At the end of the month, Ministers will attend the annual general meeting of the World Bank and the IMF, but despite the huge power of both those institutions, there has been no opportunity for a debate in the main Chamber of this House or in the other place on how this country's representatives propose to conduct negotiations, or on their voting patterns during the last year. That is the norm, for there has been remarkably little debate or scrutiny of the Government's record in either institution, despite the fact that we hold a permanent directorship on the boards of both and are viewed as a key world player.

Sadly, the United Kingdom is not unique in its lack of parliamentary scrutiny and I argue that that is one of the fundamental reasons why multilateral institutions have failed to address the true needs of the people whom they were ultimately designed to serve. Although they are public institutions, there is no direct accountability to the public. That is understandable, given their global nature; however, that lack could be balanced by ensuring that the operations of the organisations are open and transparent. In reality, they fail to be transparent, with a culture of secrecy ingrained in the institutional framework, and key economic and loan decisions still being taken in closed-door discussions. Some—the IMF and World Bank among them, no doubt—will argue that that provides flexibility, but it also precludes timely debate and criticism in national Parliaments and allows special interests full sway. Probably just as importantly, it creates suspicions that, even when groundless, can feed the forces that can undermine the political sustainability of such policies.

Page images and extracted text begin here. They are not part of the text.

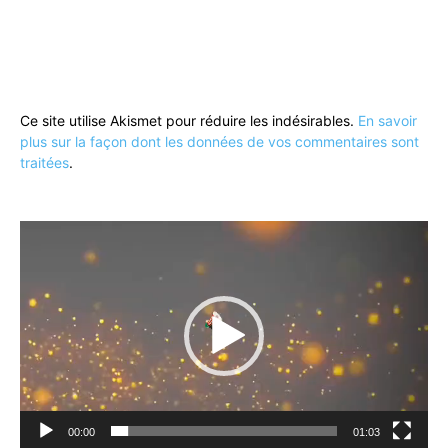
Ce site utilise Akismet pour réduire les indésirables.
En savoir
plus sur la façon dont les données de vos commentaires sont
traitées
.
Lecteur
vidéo
00:00
01:03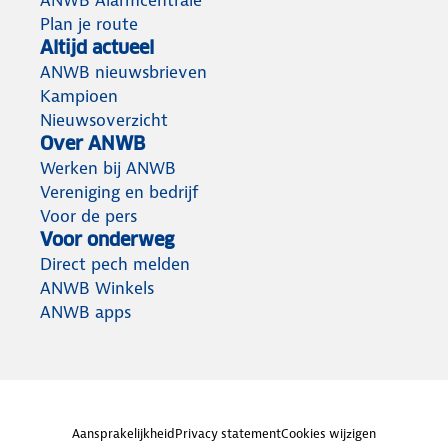
ANWB Alarmcentrale
Plan je route
Altijd actueel
ANWB nieuwsbrieven
Kampioen
Nieuwsoverzicht
Over ANWB
Werken bij ANWB
Vereniging en bedrijf
Voor de pers
Voor onderweg
Direct pech melden
ANWB Winkels
ANWB apps
Aansprakelijkheid
Privacy statement
Cookies wijzigen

Joseph Stiglitz, a former chief economist at the World Bank, argues in his book, "Globalization and its Discontents": The most fundamental change that is required to make globalization work in the way that it should is a change in governance. This entails, at the IMF and World Bank, a change in voting rights … to ensure that it is not just the voices of … finance ministries and treasuries that are heard. At present, voting rights are determined largely on the basis of economic weight, giving the industrialised nations of the world, who are also the leading nations in the financial community, an effective veto on IMF and World Bank decisions. However, as Stiglitz argues effectively in his book, the premise that the creditor nations should hold the real power is fundamentally false, as the IMF almost always gets paid. It is not the same as a commercial bank. The money ultimately comes from the workers and other taxpayers in the developing nations.

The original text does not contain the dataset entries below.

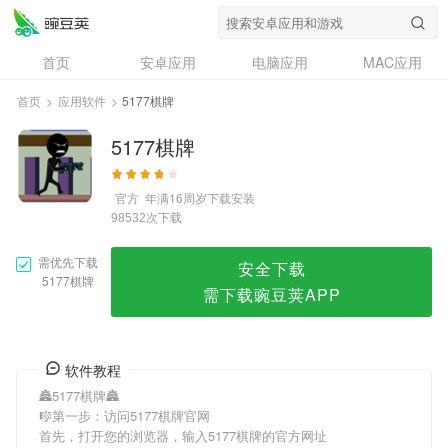
5177棋牌
首页
安卓应用
电脑应用
MAC应用
资讯
专题
设计奖
创意应用
首页
>
应用软件
>
5177棋牌
问答
5177棋牌
官方
年满16周岁
下载安装
次下载
98532
需优先下载
安全下载
5177棋牌
需下载豌豆荚APP
软件教程
🏯5177棋牌🏯
🎼第一步：访问5177棋牌官网
首先，打开您的浏览器，输入5177棋牌的官方网址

That imbalance has led to IMF and World Bank policies being concentrated on the priorities of the financial community, rather than on those of the poor. Two weeks ago, I had the opportunity to visit Zambia as part of an exchange scheme for women parliamentarians organised through the offices of the British Council. For more than 20 years, the Zambian Government have been dependent on support from the IMF and the World Bank. Unlike many of its neighbours, Zambia has enjoyed relative stability and lack of conflict for a long period, and it has a proud record of caring for substantial numbers of refugees from war-afflicted zones in countries on its borders. Despite this record, however, Zambia has become increasingly poorer during that period. It now has the lowest life expectancy of any country in the world: a mere 33.4 years in 2001. In 1990 it was ranked 130 on the UN human development index, but it had fallen to 163 in 2001.

Over the years, the multilateral organisations have imposed a whole raft of conditions on the way in which Zambia's economy should operate, but for much of that time those conditionalities did not lead to better policies, faster growth or better outcomes for the Zambian people. Zambia liberalised many of its domestic industries before neighbouring countries in the region, but owing to the failure to consider the proper sequencing of these measures, the record post-privatisation has been very mixed. Many companies have collapsed, jobs have been lost and welfare programmes originally carried out through a state organisation have not been continued by private companies.

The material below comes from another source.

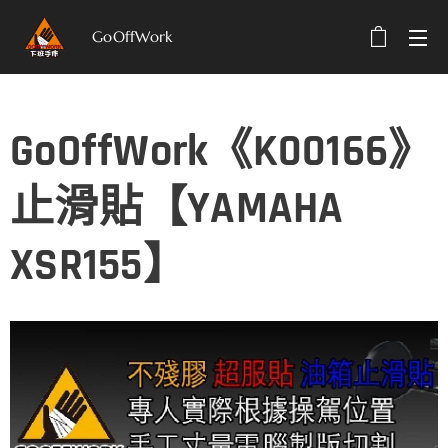
GoOffWork
選單
GoOffWork《K00166》
止滑貼【YAMAHA
XSR155】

In the past 10 years, Zambia has sold 257 out of 280 state firms. Unlike the economies of east Asia, which opened their markets slowly to the outside world and in a sequenced way, Zambia was totally unable to compete with international competition, and privatisation has not led to employment growth. Formal manufacturing employment almost halved, falling from 75,400 in 1991 to 43,320, in 1998. In addition, the Government have been required to lower tariffs on a wide range of products to levels far lower than the limits set under World Trade Organisation agreements. The IMF and World Bank have taken an exceptionally long time to admit that historical evidence shows that to develop, exporting countries need protection for a period of time from the world's markets, and most if not all of today's industrialised and newly industrialised nations—including our own in the west—have used a wide variety of what would now be considered trade-distorting policy interventions to protect their economies before they liberalised.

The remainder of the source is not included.